Bringing appledoc to next level
Appledoc became quite popular amongs Cocoa developers, especially since 2.0. It also seen many contributions from various users. But it has become very hard to maintain. In this blog post I’ll describe the reasons and future directions.
Appledoc 1.0 was created after a similar Pyhton tool doxyclean. It used doxygen to create intermediate xml files and then transforming these into html. But using doxygen proved to be a bottleneck, especially due to it’s bad support for Objective C.
To make it better, I first checked doxygen source code, but it seemed too messy for my taste, so I decided to create my own subset of Objective C parser. I always liked programming parsers, so it seemed like fun if nothing else :)
Another issue when preparing for 2.0, was how to make source code documentation simpler to create. One solution that stood out of the rest was Markdown. It allows clean and easily readable documentation and control of generated output, so it seemed obvious choice.
In order to create usable documentation, the tool that compiles it needs quite a bit control over the process - i.e. the “hooks” that are called during various stages so that it can customize the output. Therefore appledoc 2.0 featured it’s custom Objective C and Markdown parsers, completely custom built. Although this nicely covered initial features, expanding the feature set brought it to its limits.
On the Markdown level, compiling source code documentation was fine, but after introducing “static” documents, limitations became obvious - there was no support for images and many other useful constructs. I was standing before a choice: either add all those to appledoc processing code or use third party Markdown processor. I opted for later and following user’s suggestions and digging for a while, settled on Discount. It nicely boosted functionality, but also brought new problems. Most significantly: how to handle appledoc cross references. To deal with these, appledoc needs to pre-process text, detect cross references and convert them to standard Markdown link notation. So far so good, but this must not be done inside code blocks for example - Markdown doesn’t process code there!
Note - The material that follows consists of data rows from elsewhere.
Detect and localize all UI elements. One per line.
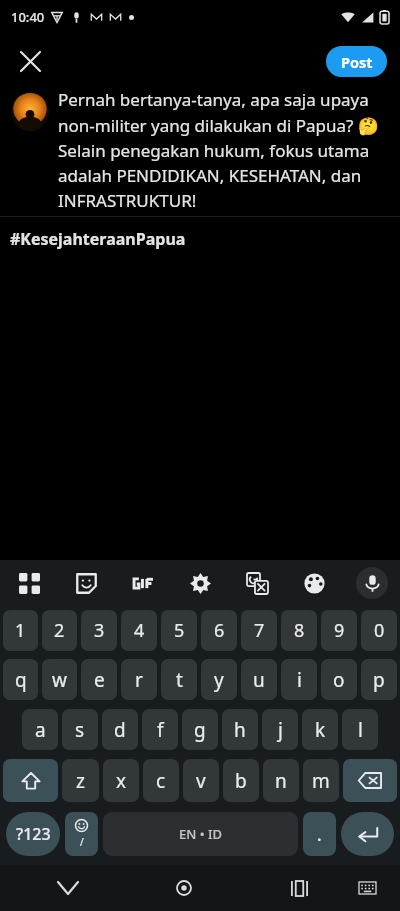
button[interactable]: Themes: [286, 560, 343, 606]
button[interactable]: l: [342, 709, 378, 750]
button[interactable]: t: [161, 659, 197, 700]
staticText: q: [15, 667, 27, 693]
staticText: 8: [294, 618, 305, 643]
staticText: i: [297, 667, 302, 693]
staticText: f: [157, 717, 164, 743]
staticText: 1: [15, 618, 26, 643]
button[interactable]: v: [183, 759, 219, 802]
staticText: u: [253, 667, 265, 693]
button[interactable]: 7: [241, 610, 277, 651]
button[interactable]: r: [121, 659, 157, 700]
button[interactable]: 1: [3, 610, 38, 651]
button[interactable]: h: [222, 709, 258, 750]
staticText: Post: [341, 52, 373, 72]
button[interactable]: ?123: [6, 812, 60, 856]
staticText: 0: [374, 618, 385, 643]
staticText: 6: [214, 618, 225, 643]
button[interactable]: Home: [148, 865, 220, 911]
staticText: .: [317, 823, 322, 846]
button[interactable]: Pernah bertanya-tanya, apa saja upaya no…: [0, 88, 400, 216]
staticText: s: [75, 717, 85, 743]
button[interactable]: 6: [201, 610, 237, 651]
staticText: x: [116, 768, 127, 794]
button[interactable]: n: [263, 759, 299, 802]
staticText: r: [135, 667, 143, 693]
staticText: /: [80, 835, 84, 849]
button[interactable]: Settings: [172, 560, 229, 606]
staticText: y: [214, 667, 224, 693]
button[interactable]: Emoji: [65, 812, 98, 856]
staticText: v: [196, 768, 206, 794]
staticText: g: [194, 717, 206, 743]
staticText: #KesejahteraanPapua: [10, 228, 186, 250]
button[interactable]: Clipboard: [0, 560, 58, 606]
staticText: Pernah bertanya-tanya, apa saja upaya no…: [58, 88, 390, 212]
staticText: l: [358, 717, 363, 743]
button[interactable]: GIF: [115, 560, 172, 606]
staticText: m: [312, 768, 330, 794]
staticText: 7: [254, 618, 265, 643]
staticText: ?123: [16, 823, 51, 845]
button[interactable]: 2: [42, 610, 77, 651]
staticText: 10:40: [11, 8, 45, 26]
button[interactable]: Backspace: [343, 759, 397, 802]
button[interactable]: Translate: [229, 560, 286, 606]
staticText: z: [76, 768, 85, 794]
staticText: 4: [134, 618, 145, 643]
button[interactable]: Voice input: [343, 560, 400, 606]
button[interactable]: j: [262, 709, 298, 750]
button[interactable]: x: [103, 759, 139, 802]
button[interactable]: m: [303, 759, 339, 802]
button[interactable]: Stickers: [58, 560, 115, 606]
button[interactable]: g: [182, 709, 218, 750]
button[interactable]: Space: [103, 812, 298, 856]
button[interactable]: 5: [161, 610, 197, 651]
button[interactable]: 9: [321, 610, 357, 651]
staticText: o: [333, 667, 345, 693]
button[interactable]: Recent apps: [263, 865, 335, 911]
staticText: d: [114, 717, 126, 743]
button[interactable]: Close: [8, 39, 52, 83]
button[interactable]: k: [302, 709, 338, 750]
button[interactable]: 3: [81, 610, 117, 651]
staticText: b: [235, 768, 247, 794]
button[interactable]: u: [241, 659, 277, 700]
staticText: 5: [174, 618, 185, 643]
button[interactable]: Post: [326, 46, 387, 77]
button[interactable]: Enter: [341, 812, 394, 856]
button[interactable]: p: [361, 659, 397, 700]
button[interactable]: Back: [31, 865, 104, 911]
staticText: 3: [94, 618, 105, 643]
staticText: t: [176, 667, 183, 693]
button[interactable]: z: [62, 759, 99, 802]
button[interactable]: 8: [281, 610, 317, 651]
button[interactable]: q: [3, 659, 38, 700]
staticText: w: [52, 667, 67, 693]
button[interactable]: 0: [361, 610, 397, 651]
button[interactable]: f: [142, 709, 178, 750]
staticText: k: [315, 717, 326, 743]
staticText: 2: [54, 618, 65, 643]
button[interactable]: c: [143, 759, 179, 802]
button[interactable]: w: [42, 659, 77, 700]
button[interactable]: o: [321, 659, 357, 700]
button[interactable]: y: [201, 659, 237, 700]
staticText: p: [373, 667, 385, 693]
staticText: 9: [334, 618, 345, 643]
staticText: e: [94, 667, 105, 693]
button[interactable]: Shift: [3, 759, 58, 802]
button[interactable]: e: [81, 659, 117, 700]
button[interactable]: a: [22, 709, 58, 750]
button[interactable]: 4: [121, 610, 157, 651]
button[interactable]: b: [223, 759, 259, 802]
staticText: a: [35, 717, 46, 743]
button[interactable]: i: [281, 659, 317, 700]
button[interactable]: .: [303, 812, 336, 856]
staticText: n: [275, 768, 287, 794]
staticText: h: [234, 717, 246, 743]
staticText: j: [278, 717, 283, 743]
button[interactable]: s: [62, 709, 98, 750]
button[interactable]: d: [102, 709, 138, 750]
staticText: EN • ID: [179, 825, 223, 843]
button[interactable]: Switch keyboard: [335, 865, 400, 911]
So appledoc would require a hook from Discount, messaging it when it starts processing some part of text as code block and when it ends. But due to discount being more or less closed library - you simply give it Markdown formatted string and it spits out html counterpart - there are no such hooks appledoc. To circumvent, I used several hacks, but they resulted in various bugs. I think these are more or less cleared by now, but there’s door wide open for improvements. To make the code really flexible, it would have to re-implement partial Markdown parsing. But that seems like an overkill if there’s already build in Markdown processor…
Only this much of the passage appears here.